Before the global health crisis, the West African nation was already under fiscal pressure due to the costs of cleaning up the banking sector and meeting energy-sector liabilities.
Mahama, 62, defeated Akufo-Addo in 2012 to serve his first full-term as president after completing the mandate of John Atta Mills, who died in office. Akufo-Addo, 76, then beat him in a 2016 ballot, taking over the leadership of one of the continent’s most stable democracies.
The top contenders, whose parties have dominated Ghanaian politics since 1992, are competing in a race fielding 12 candidates.

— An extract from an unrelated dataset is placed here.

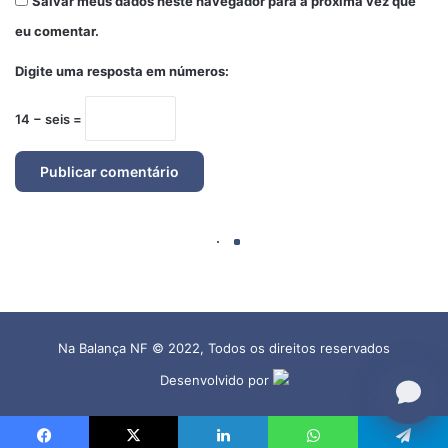
Na Balança NF © 2022, Todos os direitos reservados
Desenvolvido por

The country’s 17 million voters will also choose 275 lawmakers to determine if the ruling NPP will retain control of parliament.
Voting went smoothly, election-watchers said.
“The arrangements put in place by the electoral commission for the setup and opening of the polls were adequate for most polling stations,” Sheik Armyawo Shaibu, the head of the Coalition of Domestic Election Observers, told reporters in the capital, Accra.
“The entire thing seems to be in keeping with the Ghana tradition of high-quality electoral processes,” former Liberian President Ellen Johnson Sirleaf, who led a delegation from the Economic Community of West African States, said in Accra.
Ghanaians cast their ballots from 7 a.m. to 5 p.m. Monday, and the electoral commission plans to announce all results Tuesday. Special measures had been put in place to prevent the spread of Covid-19, which has claimed 325 lives in Ghana since the first cases were reported in March.
“I found that they were observing the protocols, so I felt safe voting,” said Martha Bosomtwe, a 26-year-old nurse who wants the country to implement universal health coverage. “I’ve seen firsthand how the two main parties govern and that’s helped me decide who to vote for,” she said early Monday from a polling unit in Nungua, a town on the outskirts of Accra.